As cyber-attacks are becoming increasingly prevalent, it is necessary to recognize the unpreparedness of critical infrastructure operators. In 2008, the Federal Energy Regulatory Commission (FERC) alongside the North American Electric Reliability Corporation (NERC) implemented a mandatory Critical Infrastructure Protection (CIP) Reliability Standards program [40]. Then an Executive Order (EO 13636) was implemented in 2013, in effort to address additional protection measures not listed in the CIP Standards program [41]. Other proposed policy solutions to electric grid cyber vulnerability include better assessment of vulnerabilities and increased cyber security control through strong firewalls and monitoring systems [1], [35], [40].

The technical community has recommended a more direct solution to all of these threats for some time: distributed generation and microgrids [42], [43], [44]. Microgrids allow the generation system to separate from distribution during disturbance events. The system maintains a high level of service and performance while decreasing the chances of cascading failures and enables distributed generation without grid redesign [45], [46], thereby making the entire grid more resilient. Solar photovoltaic (PV) systems, which generate electricity directly from sunlight [47], are an ideal distributed generation technology to provide power for such microgrids [48]. PV costs have dropped significantly [49], [50], due to technical evolution, large-scale manufacturing [51] and a substantial learning curve [52], [53], [54], [55]. Coupled with current decreasing battery costs [56], [57], the transition to solar PV distributed generation microgrid systems can be highly economical [58], [59], [60].

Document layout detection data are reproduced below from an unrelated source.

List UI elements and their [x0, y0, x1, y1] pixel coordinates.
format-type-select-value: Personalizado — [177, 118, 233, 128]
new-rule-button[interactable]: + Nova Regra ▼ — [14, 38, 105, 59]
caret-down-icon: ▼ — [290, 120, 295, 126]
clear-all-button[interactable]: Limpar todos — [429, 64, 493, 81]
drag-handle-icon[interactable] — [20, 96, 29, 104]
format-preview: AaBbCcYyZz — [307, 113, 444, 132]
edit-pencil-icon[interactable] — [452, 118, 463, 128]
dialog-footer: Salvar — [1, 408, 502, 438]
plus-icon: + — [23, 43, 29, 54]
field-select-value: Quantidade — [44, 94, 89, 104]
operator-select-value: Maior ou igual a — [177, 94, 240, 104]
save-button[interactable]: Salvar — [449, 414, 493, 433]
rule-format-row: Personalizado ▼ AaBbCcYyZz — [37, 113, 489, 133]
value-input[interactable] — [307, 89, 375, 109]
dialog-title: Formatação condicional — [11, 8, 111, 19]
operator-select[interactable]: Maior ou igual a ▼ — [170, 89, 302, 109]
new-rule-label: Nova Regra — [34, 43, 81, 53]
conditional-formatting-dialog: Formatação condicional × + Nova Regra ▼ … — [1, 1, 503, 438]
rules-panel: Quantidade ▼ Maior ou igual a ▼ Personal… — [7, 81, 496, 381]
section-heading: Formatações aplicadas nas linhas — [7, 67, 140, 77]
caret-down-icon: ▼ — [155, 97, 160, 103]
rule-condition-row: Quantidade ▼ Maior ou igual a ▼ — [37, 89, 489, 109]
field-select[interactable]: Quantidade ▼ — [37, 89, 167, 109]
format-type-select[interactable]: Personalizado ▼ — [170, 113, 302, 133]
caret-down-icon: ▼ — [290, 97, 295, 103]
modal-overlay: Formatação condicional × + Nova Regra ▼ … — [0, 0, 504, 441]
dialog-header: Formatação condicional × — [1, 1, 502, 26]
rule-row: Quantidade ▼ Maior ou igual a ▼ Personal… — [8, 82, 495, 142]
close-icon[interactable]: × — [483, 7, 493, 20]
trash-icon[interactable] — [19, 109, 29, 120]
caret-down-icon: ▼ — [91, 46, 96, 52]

The policy dimensions of how to implement such technical solutions has been given far less attention than would be normally considered adequate for a national security risk as demonstrated by the dearth in the literature as compared to more conventional national security threats. To address this threat, this paper reviews the technical and economic viability of utilizing defense contracting for a start of a national transition to distributed generation in the U.S. The objective of this review is to provide a foundation for thinking of the electrical grid in terms of a security issue and how to use renewable energy sources to increase national security. First, the technical scale of electrical demand and the necessary solar PV system is analyzed in detail to meet the first level of strategic importance: the U.S. military. The current domestic geographic deployment of microgrid installations in the critical U.S. defense infrastructure is reviewed and compared to historical grid failures and existing and planned PV installations to mitigate that risk. Then the technical skills of the top 20 U.S. defense contractors is reviewed and analyzed for a potential contracting transition to grid fortification. Three case studies are presented (Lockheed Martin, Bechtel, and GE) to demonstrate how this transition could take place. A cost sensitivity is performed and the potential revenue increase for the current defense contracts of the top 20 U.S. contractors for 2014 is presented. Then, each of the remaining levels the current grid vulnerabilities is summarized and policy recommendations are made to demonstrate a path to a secure and hardened U.S. electric system made up of PV-powered microgrids.